Requirements Engineering - Introduction

The Context: Products for Real Users

Every project attempts to meet a need by delivering some engineered product. Very often that product arrives late, is incomplete, or is not accepted by the customer. A major survey in 1996 by the Standish Corporation showed that only 16% of projects actually succeeded fully by these measures. Since the only sensible measure of the success of a commercial project is whether it delivers what the customer wants, it follows that projects can only be guided by knowledge of what that is: the user requirements.

User Requirements

User requirements state in the customer's own language the nature of the problem or need. If this need is described in engineering terms or in the language of a system, the users may not understand it, or (very likely) may believe that only one specific solution is possible. What is more, they may miss important aspects of the problem if they are thinking in terms of solutions inappropriately early. There is a human tendency to jump for solutions, when it is more productive to reflect on the problem to be solved.

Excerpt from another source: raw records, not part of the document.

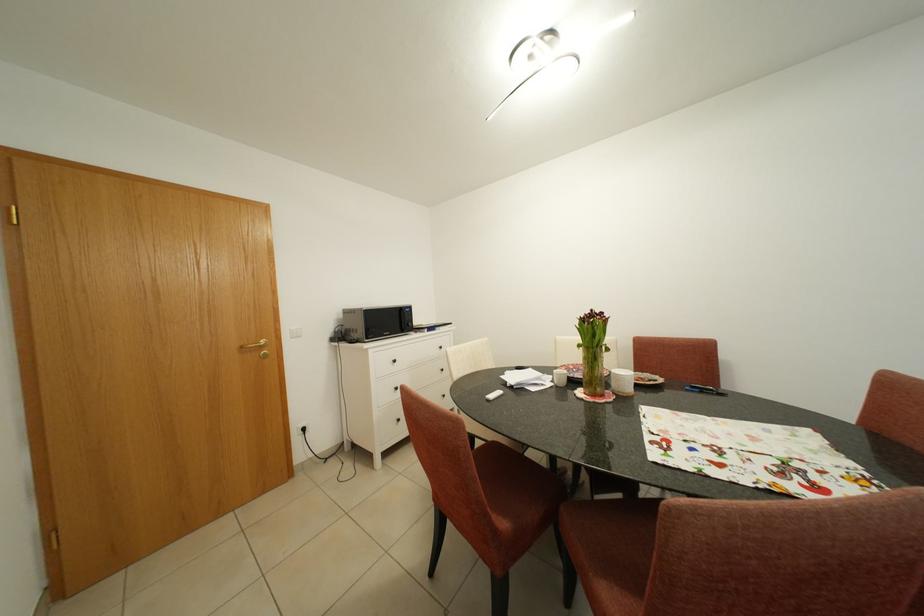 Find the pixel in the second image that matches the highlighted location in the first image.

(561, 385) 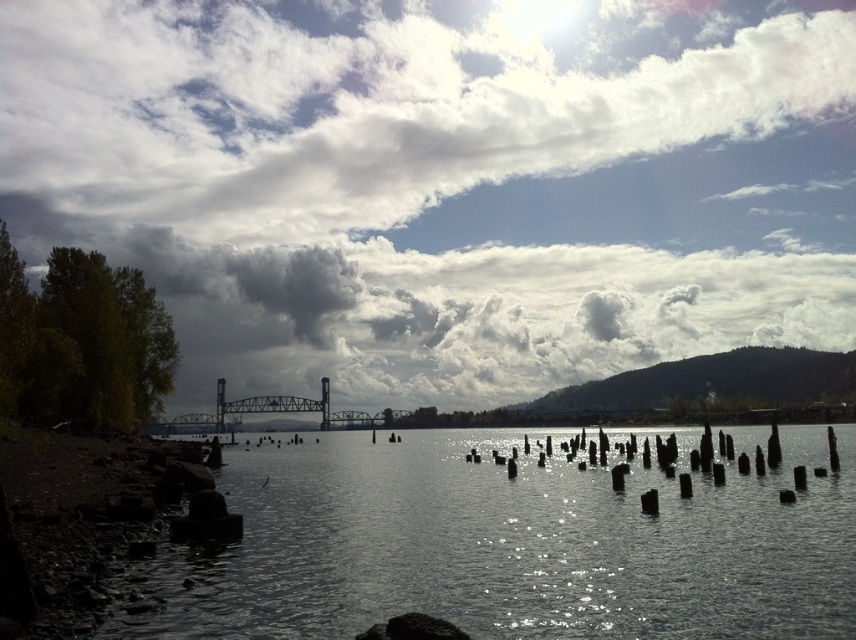 You are standing on the riverside and looking at the cloudy sky at center and the black metal pole at center. Which one is higher in the scene?

The cloudy sky at center is above the black metal pole at center, so it is higher.

You are standing on the riverside and want to cross the river to the other side. You see the dark gray water at center and the black metal pole at center. Which object is higher from the ground?

The dark gray water at center is above the black metal pole at center, so the dark gray water at center is higher from the ground. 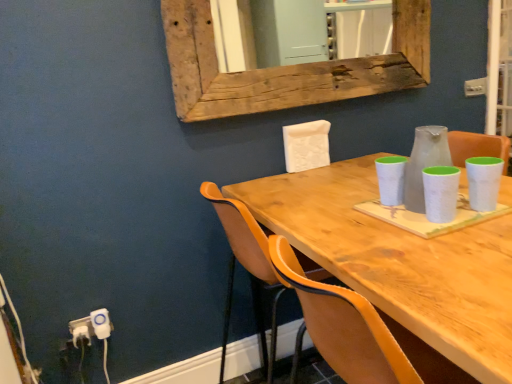 Question: Is white plastic electric outlet at lower left, the 1th electric outlet viewed from the right, at the right side of weathered wood mirror at upper center?

Choices:
 (A) yes
 (B) no

Answer: (B)

Question: Is white plastic electric outlet at lower left, the 1th electric outlet viewed from the right, not close to weathered wood mirror at upper center?

Choices:
 (A) no
 (B) yes

Answer: (B)

Question: Considering the relative sizes of white plastic electric outlet at lower left, the 1th electric outlet viewed from the right, and weathered wood mirror at upper center in the image provided, is white plastic electric outlet at lower left, the 1th electric outlet viewed from the right, smaller than weathered wood mirror at upper center?

Choices:
 (A) yes
 (B) no

Answer: (A)

Question: Is white plastic electric outlet at lower left, which is counted as the 2th electric outlet, starting from the left, closer to camera compared to weathered wood mirror at upper center?

Choices:
 (A) no
 (B) yes

Answer: (A)

Question: From the image's perspective, is white plastic electric outlet at lower left, which is counted as the 2th electric outlet, starting from the left, below weathered wood mirror at upper center?

Choices:
 (A) no
 (B) yes

Answer: (B)

Question: From the image's perspective, is weathered wood mirror at upper center located above or below white plastic electric outlet at lower left, arranged as the 1th electric outlet when viewed from the left?

Choices:
 (A) below
 (B) above

Answer: (B)

Question: Considering the positions of weathered wood mirror at upper center and white plastic electric outlet at lower left, arranged as the 1th electric outlet when viewed from the left, in the image, is weathered wood mirror at upper center taller or shorter than white plastic electric outlet at lower left, arranged as the 1th electric outlet when viewed from the left,?

Choices:
 (A) short
 (B) tall

Answer: (B)

Question: Is weathered wood mirror at upper center inside or outside of white plastic electric outlet at lower left, which is the 2th electric outlet in right-to-left order?

Choices:
 (A) outside
 (B) inside

Answer: (A)

Question: Looking at the image, does weathered wood mirror at upper center seem bigger or smaller compared to white plastic electric outlet at lower left, arranged as the 1th electric outlet when viewed from the left?

Choices:
 (A) big
 (B) small

Answer: (A)

Question: Considering the positions of orange leather chair at center and white plastic electric outlet at lower left, which is the 2th electric outlet in right-to-left order, in the image, is orange leather chair at center wider or thinner than white plastic electric outlet at lower left, which is the 2th electric outlet in right-to-left order,?

Choices:
 (A) thin
 (B) wide

Answer: (B)

Question: From the image's perspective, is orange leather chair at center located above or below white plastic electric outlet at lower left, which is the 2th electric outlet in right-to-left order?

Choices:
 (A) above
 (B) below

Answer: (A)

Question: In the image, is orange leather chair at center positioned in front of or behind white plastic electric outlet at lower left, arranged as the 1th electric outlet when viewed from the left?

Choices:
 (A) behind
 (B) front

Answer: (B)

Question: From a real-world perspective, is orange leather chair at center physically located above or below white plastic electric outlet at lower left, which is the 2th electric outlet in right-to-left order?

Choices:
 (A) above
 (B) below

Answer: (A)

Question: From a real-world perspective, is white plastic electric outlet at lower left, which is the 2th electric outlet in right-to-left order, above or below wooden table at center?

Choices:
 (A) above
 (B) below

Answer: (B)

Question: Does point (70, 327) appear closer or farther from the camera than point (378, 288)?

Choices:
 (A) farther
 (B) closer

Answer: (A) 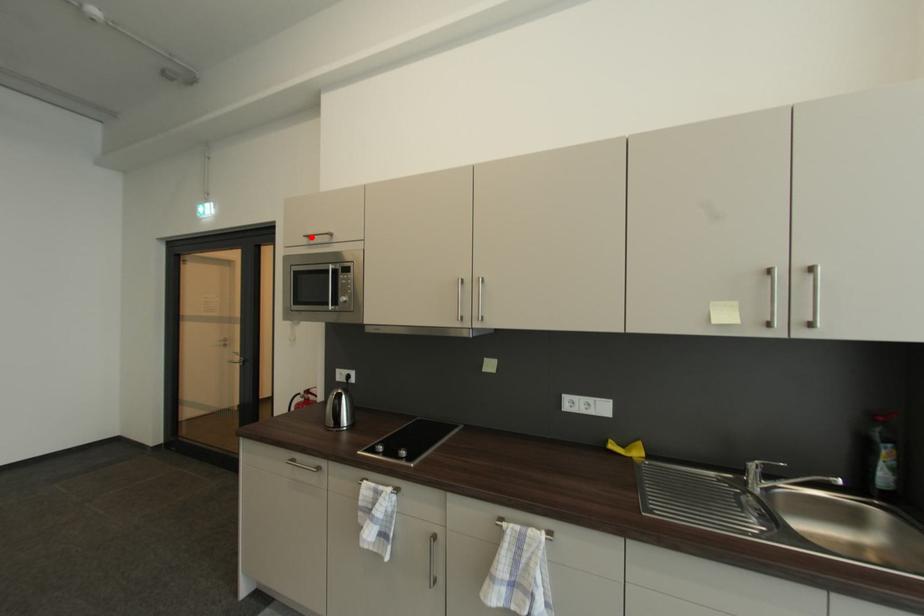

Ownership of User Requirements

It is therefore essential that the user requirements are prepared in close consultation with the customer, so that the people who will use any resulting system feel that they own the requirements. Once they do, they will use their knowledge and influence within their organisation to ensure that THEIR requirements are implemented. Without this essential balance, each new project is invariably seen as something imposed from outside, and its requirements are seen as part of a burden of administration or quality control.

Requirements Through the System Life-Cycle

Once the user requirement is in place, the task of system engineering can begin. A system requirement, which describes the scope of any possible solution to the problem, is defined. The system requirements document is critical, as all subsequent engineering work is traced back to it, and verified against it. At the top level, the system tests aim to prove that the system does not meet its requirements. Only if all attempts to show that the system is unsatisfactory fail is the system accepted.

The bulk of the engineering takes place at lower levels, as the requirements are used in the design of the system. The architecture consists of a hierarchy of subsystems and components (down as many levels as necessary), with precisely identified interfaces between them. Each component and interface is verified against its own specification, so the system engineering approach is the same at every level (i.e. it is recursive).

Given this organisation, which is essential to control complexity, it can be seen that there is a constant structure and approach at each level:

Requirement => Design => Test Specification => Tests

It is worth observing that only at the lowest level (individual components) does design lead directly to implementation of hardware or software. At all levels, however, there are Requirements and Tests to be specified in detail. The more visible parts of the system, embodied in the Design, form the remainder of the work. Specification is therefore vital throughout the life of a system.

Every system is steered by its requirements, just as a supertanker is steered by its rudder: the rudder seems a small part of the ship, and so it is; but it sets the direction of the whole, and controls it throughout its journey.